Hz. Üstad’ın “savaş şartlarında” ve “haricî mütecaviz düşman”a karşı sarf ettiği o sözünü bugünkü iç siyasete tatbik eden mezkûr kimseler, Enver-Said Halim kefesine R. T. Erdoğan’ı koyarlar. Bu, sefilce bir yorum.
Kaypaklık ise, Antranik-Venizelos kefesine kimi koyduklarını söylememeleri veya bunu aynı yüreklilikle izhar etmemeleri... Yürekleri varsa, çıkıp izhar etsinler. Biz de ona göre konuşalım.

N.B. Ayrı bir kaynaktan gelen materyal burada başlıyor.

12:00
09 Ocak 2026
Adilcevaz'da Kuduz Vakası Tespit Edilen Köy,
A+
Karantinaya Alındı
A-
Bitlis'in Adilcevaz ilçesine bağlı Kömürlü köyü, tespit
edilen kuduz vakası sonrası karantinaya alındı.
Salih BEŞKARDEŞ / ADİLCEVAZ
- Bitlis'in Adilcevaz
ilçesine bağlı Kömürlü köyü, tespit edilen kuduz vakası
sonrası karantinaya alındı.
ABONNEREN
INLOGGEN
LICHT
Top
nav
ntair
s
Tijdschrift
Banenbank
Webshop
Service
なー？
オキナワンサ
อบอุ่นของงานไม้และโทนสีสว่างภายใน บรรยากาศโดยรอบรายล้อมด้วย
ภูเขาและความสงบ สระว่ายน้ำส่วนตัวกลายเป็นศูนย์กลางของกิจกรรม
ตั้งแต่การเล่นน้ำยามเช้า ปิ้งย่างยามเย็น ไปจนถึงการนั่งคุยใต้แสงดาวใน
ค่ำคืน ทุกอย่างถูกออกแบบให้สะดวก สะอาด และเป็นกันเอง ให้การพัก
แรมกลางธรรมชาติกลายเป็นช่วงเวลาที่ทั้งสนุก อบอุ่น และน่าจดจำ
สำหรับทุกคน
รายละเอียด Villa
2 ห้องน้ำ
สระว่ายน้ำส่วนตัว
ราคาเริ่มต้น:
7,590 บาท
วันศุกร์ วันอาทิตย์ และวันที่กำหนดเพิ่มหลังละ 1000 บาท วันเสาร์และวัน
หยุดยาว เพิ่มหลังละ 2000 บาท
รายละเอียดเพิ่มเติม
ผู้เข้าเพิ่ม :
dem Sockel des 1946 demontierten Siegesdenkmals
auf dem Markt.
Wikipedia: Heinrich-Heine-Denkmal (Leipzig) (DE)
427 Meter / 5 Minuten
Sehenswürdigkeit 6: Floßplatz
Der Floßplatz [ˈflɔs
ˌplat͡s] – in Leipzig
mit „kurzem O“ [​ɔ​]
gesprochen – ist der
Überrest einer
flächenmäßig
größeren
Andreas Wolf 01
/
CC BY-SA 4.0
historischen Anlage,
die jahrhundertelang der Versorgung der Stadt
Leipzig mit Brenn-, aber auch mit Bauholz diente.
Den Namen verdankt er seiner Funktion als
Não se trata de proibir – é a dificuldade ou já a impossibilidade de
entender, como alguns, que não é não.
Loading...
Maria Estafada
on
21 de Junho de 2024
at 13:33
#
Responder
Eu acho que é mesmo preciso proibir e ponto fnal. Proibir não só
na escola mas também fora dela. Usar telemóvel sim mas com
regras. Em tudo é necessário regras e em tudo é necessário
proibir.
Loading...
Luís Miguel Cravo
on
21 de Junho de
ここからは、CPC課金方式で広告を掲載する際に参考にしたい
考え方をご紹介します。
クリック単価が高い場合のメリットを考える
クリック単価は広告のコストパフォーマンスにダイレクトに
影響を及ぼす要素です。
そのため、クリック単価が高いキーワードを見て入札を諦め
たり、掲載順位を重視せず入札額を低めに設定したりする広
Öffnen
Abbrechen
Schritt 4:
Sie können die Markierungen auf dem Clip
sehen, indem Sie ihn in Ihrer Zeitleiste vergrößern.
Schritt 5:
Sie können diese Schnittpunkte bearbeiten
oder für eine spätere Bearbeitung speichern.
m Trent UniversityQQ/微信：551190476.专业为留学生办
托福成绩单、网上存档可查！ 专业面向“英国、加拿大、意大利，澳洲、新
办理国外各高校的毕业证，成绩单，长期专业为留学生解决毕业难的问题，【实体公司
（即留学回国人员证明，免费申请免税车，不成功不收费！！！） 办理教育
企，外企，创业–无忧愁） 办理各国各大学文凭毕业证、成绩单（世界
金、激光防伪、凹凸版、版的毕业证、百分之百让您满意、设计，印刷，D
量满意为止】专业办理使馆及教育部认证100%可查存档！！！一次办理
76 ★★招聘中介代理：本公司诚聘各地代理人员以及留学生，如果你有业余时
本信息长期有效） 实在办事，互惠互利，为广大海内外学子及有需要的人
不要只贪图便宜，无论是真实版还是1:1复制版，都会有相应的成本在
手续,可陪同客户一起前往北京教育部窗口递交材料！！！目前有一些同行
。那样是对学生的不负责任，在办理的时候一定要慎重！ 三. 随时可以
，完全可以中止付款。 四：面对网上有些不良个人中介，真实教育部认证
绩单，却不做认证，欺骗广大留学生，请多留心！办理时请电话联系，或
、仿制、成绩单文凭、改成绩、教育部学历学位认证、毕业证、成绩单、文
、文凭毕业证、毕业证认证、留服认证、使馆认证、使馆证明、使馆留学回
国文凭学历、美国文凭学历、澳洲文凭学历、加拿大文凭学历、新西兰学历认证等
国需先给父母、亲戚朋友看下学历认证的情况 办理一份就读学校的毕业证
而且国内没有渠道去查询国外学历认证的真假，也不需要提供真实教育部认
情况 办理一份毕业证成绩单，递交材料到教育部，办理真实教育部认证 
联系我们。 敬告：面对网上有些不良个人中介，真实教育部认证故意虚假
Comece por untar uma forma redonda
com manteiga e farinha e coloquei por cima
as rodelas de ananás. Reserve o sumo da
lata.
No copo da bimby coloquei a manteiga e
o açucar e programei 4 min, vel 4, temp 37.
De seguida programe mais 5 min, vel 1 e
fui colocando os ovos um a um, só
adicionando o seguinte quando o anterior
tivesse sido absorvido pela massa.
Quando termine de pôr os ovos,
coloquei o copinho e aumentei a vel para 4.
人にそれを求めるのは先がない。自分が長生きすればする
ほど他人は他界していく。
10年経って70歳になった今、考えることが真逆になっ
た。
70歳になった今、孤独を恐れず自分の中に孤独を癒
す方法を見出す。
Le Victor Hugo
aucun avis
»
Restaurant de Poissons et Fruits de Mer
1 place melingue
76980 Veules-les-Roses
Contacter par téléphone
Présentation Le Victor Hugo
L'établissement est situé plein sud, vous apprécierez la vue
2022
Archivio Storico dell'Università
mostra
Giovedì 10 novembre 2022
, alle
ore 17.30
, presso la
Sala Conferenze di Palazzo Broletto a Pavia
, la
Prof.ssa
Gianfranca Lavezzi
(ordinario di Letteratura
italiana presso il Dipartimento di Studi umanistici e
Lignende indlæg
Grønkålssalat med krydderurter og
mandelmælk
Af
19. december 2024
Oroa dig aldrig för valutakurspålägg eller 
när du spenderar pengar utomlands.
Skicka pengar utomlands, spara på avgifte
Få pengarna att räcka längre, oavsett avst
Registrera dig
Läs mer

Allah aşkına, biz millet olarak 16 Nisan’daki referandumda Enver ile Antranik’ten birini mi tercih ediyoruz? Said Halim ile Venizelos’tan birine mi oy veriyoruz? Söz konusu mukayese, öyle tek taraflı olmaz, olamaz.
Özetle: Risâle-i Nur'daki mizânlar, hem dinî ölçülere, hem de aklî muhakemeye tam mânâsıyla mutabıktır. Nur Talebesi de, tahkik ehlidir. Her söyleneni hemen kabul etmez. Söylenen sözleri mihenge vurmadan almaz; silik ve çürük olanları reddeder.
Son bir not: Üstad Bediüzzaman, iç siyasette Enver'in de, Said Halim'in de içinde dahil oldukları İttihatçılara değil, tam aksine onların muhalifi olan Prens Sabahaddin ve Mizancı Murad gibi Ahrarlara taraf olmuştur. Onların siyasetini daha doğru buluyor, İttihadçıların politikasını ise reddediyor.